INFORMATION PROVIDED -
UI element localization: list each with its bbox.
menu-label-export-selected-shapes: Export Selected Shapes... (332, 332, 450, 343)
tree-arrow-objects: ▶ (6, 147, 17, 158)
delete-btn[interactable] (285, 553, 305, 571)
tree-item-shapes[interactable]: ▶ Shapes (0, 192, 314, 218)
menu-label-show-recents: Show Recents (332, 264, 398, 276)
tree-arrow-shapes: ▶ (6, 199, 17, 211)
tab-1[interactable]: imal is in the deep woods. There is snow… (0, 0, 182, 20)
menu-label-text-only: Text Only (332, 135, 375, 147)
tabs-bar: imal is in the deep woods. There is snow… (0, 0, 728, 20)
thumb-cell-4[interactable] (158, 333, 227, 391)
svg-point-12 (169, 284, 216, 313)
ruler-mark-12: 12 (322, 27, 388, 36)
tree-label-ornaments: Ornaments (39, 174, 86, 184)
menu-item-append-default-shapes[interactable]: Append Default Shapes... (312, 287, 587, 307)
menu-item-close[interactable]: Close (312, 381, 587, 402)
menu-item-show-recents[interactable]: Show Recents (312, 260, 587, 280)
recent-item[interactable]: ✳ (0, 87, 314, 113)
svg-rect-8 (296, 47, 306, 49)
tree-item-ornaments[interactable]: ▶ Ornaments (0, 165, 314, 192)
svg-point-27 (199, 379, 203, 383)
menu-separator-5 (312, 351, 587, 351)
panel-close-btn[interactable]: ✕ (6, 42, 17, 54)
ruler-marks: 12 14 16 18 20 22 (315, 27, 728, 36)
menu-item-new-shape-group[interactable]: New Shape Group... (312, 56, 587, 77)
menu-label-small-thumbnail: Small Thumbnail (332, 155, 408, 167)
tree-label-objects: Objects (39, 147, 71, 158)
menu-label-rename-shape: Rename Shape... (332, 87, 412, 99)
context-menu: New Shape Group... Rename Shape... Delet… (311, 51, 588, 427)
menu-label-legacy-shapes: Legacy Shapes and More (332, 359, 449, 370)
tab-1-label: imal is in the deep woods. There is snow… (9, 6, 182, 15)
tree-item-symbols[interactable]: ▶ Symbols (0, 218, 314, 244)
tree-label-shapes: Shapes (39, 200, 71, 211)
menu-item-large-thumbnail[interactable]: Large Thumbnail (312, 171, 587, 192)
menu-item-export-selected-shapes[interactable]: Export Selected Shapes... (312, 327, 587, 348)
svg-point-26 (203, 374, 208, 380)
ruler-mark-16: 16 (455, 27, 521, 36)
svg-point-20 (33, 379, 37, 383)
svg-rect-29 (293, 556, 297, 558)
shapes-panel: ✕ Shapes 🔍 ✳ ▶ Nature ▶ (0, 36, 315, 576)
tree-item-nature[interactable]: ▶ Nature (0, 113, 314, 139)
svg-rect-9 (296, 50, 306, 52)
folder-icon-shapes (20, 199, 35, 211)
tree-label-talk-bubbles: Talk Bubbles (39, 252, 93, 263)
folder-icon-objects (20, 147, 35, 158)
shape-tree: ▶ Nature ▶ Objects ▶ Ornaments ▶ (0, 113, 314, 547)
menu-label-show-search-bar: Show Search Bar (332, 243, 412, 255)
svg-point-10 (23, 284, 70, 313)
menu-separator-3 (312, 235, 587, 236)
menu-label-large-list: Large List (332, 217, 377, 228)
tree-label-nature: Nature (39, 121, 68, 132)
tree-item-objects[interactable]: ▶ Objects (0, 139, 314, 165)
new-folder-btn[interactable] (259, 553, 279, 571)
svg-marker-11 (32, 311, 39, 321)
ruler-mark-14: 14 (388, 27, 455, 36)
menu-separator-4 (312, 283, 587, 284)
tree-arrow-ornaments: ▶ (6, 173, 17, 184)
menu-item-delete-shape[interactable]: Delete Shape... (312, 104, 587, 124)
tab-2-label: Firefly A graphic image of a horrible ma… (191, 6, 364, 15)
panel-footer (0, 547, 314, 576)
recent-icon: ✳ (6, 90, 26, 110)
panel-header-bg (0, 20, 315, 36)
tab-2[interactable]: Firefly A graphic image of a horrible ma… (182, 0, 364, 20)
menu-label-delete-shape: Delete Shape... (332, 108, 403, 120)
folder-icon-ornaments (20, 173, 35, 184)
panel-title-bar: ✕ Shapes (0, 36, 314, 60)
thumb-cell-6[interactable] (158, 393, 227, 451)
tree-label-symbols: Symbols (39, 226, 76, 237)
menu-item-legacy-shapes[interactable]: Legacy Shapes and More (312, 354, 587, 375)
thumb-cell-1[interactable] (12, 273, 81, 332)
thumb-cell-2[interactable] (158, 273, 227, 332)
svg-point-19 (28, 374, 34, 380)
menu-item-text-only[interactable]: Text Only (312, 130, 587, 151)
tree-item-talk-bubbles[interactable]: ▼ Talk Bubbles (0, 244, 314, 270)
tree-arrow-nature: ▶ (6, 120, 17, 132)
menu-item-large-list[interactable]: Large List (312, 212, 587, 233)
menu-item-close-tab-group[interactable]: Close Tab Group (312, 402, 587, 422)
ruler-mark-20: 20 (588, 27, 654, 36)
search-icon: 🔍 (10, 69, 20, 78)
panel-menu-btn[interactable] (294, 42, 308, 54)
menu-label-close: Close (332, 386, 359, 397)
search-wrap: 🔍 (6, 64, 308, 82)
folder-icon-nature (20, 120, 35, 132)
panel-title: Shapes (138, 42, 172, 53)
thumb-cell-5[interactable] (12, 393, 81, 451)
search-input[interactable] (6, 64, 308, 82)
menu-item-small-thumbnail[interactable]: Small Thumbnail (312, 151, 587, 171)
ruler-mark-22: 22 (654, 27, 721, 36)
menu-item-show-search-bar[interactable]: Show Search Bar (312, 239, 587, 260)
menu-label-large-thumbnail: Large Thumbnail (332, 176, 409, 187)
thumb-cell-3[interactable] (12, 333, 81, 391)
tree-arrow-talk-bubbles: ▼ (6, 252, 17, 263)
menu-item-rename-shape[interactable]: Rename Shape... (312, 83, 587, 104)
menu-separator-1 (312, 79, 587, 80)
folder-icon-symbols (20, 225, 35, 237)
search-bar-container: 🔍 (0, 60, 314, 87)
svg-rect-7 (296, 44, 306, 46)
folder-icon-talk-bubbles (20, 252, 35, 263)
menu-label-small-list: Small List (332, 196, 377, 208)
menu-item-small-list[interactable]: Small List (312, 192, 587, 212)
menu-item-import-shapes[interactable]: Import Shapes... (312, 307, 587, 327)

ACTIVITY - The complete material should be output once more, word for word.

SOLVED PROBLEM -
UI element localization: list each with its bbox.
menu-label-export-selected-shapes: Export Selected Shapes... (332, 332, 450, 343)
tree-arrow-objects: ▶ (6, 147, 17, 158)
delete-btn[interactable] (285, 553, 305, 571)
tree-item-shapes[interactable]: ▶ Shapes (0, 192, 314, 218)
menu-label-show-recents: Show Recents (332, 264, 398, 276)
tree-arrow-shapes: ▶ (6, 199, 17, 211)
tab-1[interactable]: imal is in the deep woods. There is snow… (0, 0, 182, 20)
menu-label-text-only: Text Only (332, 135, 375, 147)
tabs-bar: imal is in the deep woods. There is snow… (0, 0, 728, 20)
thumb-cell-4[interactable] (158, 333, 227, 391)
svg-point-12 (169, 284, 216, 313)
ruler-mark-12: 12 (322, 27, 388, 36)
tree-label-ornaments: Ornaments (39, 174, 86, 184)
menu-item-append-default-shapes[interactable]: Append Default Shapes... (312, 287, 587, 307)
menu-item-close[interactable]: Close (312, 381, 587, 402)
menu-item-show-recents[interactable]: Show Recents (312, 260, 587, 280)
recent-item[interactable]: ✳ (0, 87, 314, 113)
svg-rect-8 (296, 47, 306, 49)
tree-item-ornaments[interactable]: ▶ Ornaments (0, 165, 314, 192)
svg-point-27 (199, 379, 203, 383)
menu-separator-5 (312, 351, 587, 351)
panel-close-btn[interactable]: ✕ (6, 42, 17, 54)
ruler-marks: 12 14 16 18 20 22 (315, 27, 728, 36)
menu-item-new-shape-group[interactable]: New Shape Group... (312, 56, 587, 77)
menu-label-small-thumbnail: Small Thumbnail (332, 155, 408, 167)
tree-label-objects: Objects (39, 147, 71, 158)
menu-label-rename-shape: Rename Shape... (332, 87, 412, 99)
context-menu: New Shape Group... Rename Shape... Delet… (311, 51, 588, 427)
menu-label-legacy-shapes: Legacy Shapes and More (332, 359, 449, 370)
tab-1-label: imal is in the deep woods. There is snow… (9, 6, 182, 15)
tree-item-symbols[interactable]: ▶ Symbols (0, 218, 314, 244)
tree-label-shapes: Shapes (39, 200, 71, 211)
menu-item-large-thumbnail[interactable]: Large Thumbnail (312, 171, 587, 192)
menu-item-export-selected-shapes[interactable]: Export Selected Shapes... (312, 327, 587, 348)
svg-point-26 (203, 374, 208, 380)
ruler-mark-16: 16 (455, 27, 521, 36)
svg-point-20 (33, 379, 37, 383)
svg-rect-29 (293, 556, 297, 558)
shapes-panel: ✕ Shapes 🔍 ✳ ▶ Nature ▶ (0, 36, 315, 576)
tree-item-nature[interactable]: ▶ Nature (0, 113, 314, 139)
svg-rect-9 (296, 50, 306, 52)
folder-icon-shapes (20, 199, 35, 211)
tree-label-talk-bubbles: Talk Bubbles (39, 252, 93, 263)
folder-icon-objects (20, 147, 35, 158)
shape-tree: ▶ Nature ▶ Objects ▶ Ornaments ▶ (0, 113, 314, 547)
menu-label-show-search-bar: Show Search Bar (332, 243, 412, 255)
svg-point-10 (23, 284, 70, 313)
menu-separator-3 (312, 235, 587, 236)
menu-label-large-list: Large List (332, 217, 377, 228)
tree-label-nature: Nature (39, 121, 68, 132)
tree-item-objects[interactable]: ▶ Objects (0, 139, 314, 165)
new-folder-btn[interactable] (259, 553, 279, 571)
svg-marker-11 (32, 311, 39, 321)
ruler-mark-14: 14 (388, 27, 455, 36)
menu-separator-4 (312, 283, 587, 284)
tree-arrow-ornaments: ▶ (6, 173, 17, 184)
menu-item-delete-shape[interactable]: Delete Shape... (312, 104, 587, 124)
tab-2-label: Firefly A graphic image of a horrible ma… (191, 6, 364, 15)
panel-footer (0, 547, 314, 576)
recent-icon: ✳ (6, 90, 26, 110)
panel-header-bg (0, 20, 315, 36)
tab-2[interactable]: Firefly A graphic image of a horrible ma… (182, 0, 364, 20)
menu-label-delete-shape: Delete Shape... (332, 108, 403, 120)
folder-icon-ornaments (20, 173, 35, 184)
panel-title-bar: ✕ Shapes (0, 36, 314, 60)
thumb-cell-6[interactable] (158, 393, 227, 451)
tree-label-symbols: Symbols (39, 226, 76, 237)
menu-item-legacy-shapes[interactable]: Legacy Shapes and More (312, 354, 587, 375)
thumb-cell-1[interactable] (12, 273, 81, 332)
thumb-cell-2[interactable] (158, 273, 227, 332)
svg-point-19 (28, 374, 34, 380)
menu-item-text-only[interactable]: Text Only (312, 130, 587, 151)
tree-item-talk-bubbles[interactable]: ▼ Talk Bubbles (0, 244, 314, 270)
tree-arrow-nature: ▶ (6, 120, 17, 132)
menu-item-large-list[interactable]: Large List (312, 212, 587, 233)
menu-item-close-tab-group[interactable]: Close Tab Group (312, 402, 587, 422)
ruler-mark-20: 20 (588, 27, 654, 36)
search-icon: 🔍 (10, 69, 20, 78)
panel-menu-btn[interactable] (294, 42, 308, 54)
menu-label-close: Close (332, 386, 359, 397)
search-wrap: 🔍 (6, 64, 308, 82)
folder-icon-nature (20, 120, 35, 132)
panel-title: Shapes (138, 42, 172, 53)
thumb-cell-5[interactable] (12, 393, 81, 451)
search-input[interactable] (6, 64, 308, 82)
menu-item-small-thumbnail[interactable]: Small Thumbnail (312, 151, 587, 171)
ruler-mark-22: 22 (654, 27, 721, 36)
menu-item-show-search-bar[interactable]: Show Search Bar (312, 239, 587, 260)
menu-label-large-thumbnail: Large Thumbnail (332, 176, 409, 187)
thumb-cell-3[interactable] (12, 333, 81, 391)
tree-arrow-talk-bubbles: ▼ (6, 252, 17, 263)
menu-item-rename-shape[interactable]: Rename Shape... (312, 83, 587, 104)
menu-separator-1 (312, 79, 587, 80)
folder-icon-symbols (20, 225, 35, 237)
search-bar-container: 🔍 (0, 60, 314, 87)
svg-rect-7 (296, 44, 306, 46)
folder-icon-talk-bubbles (20, 252, 35, 263)
menu-label-small-list: Small List (332, 196, 377, 208)
menu-item-small-list[interactable]: Small List (312, 192, 587, 212)
menu-item-import-shapes[interactable]: Import Shapes... (312, 307, 587, 327)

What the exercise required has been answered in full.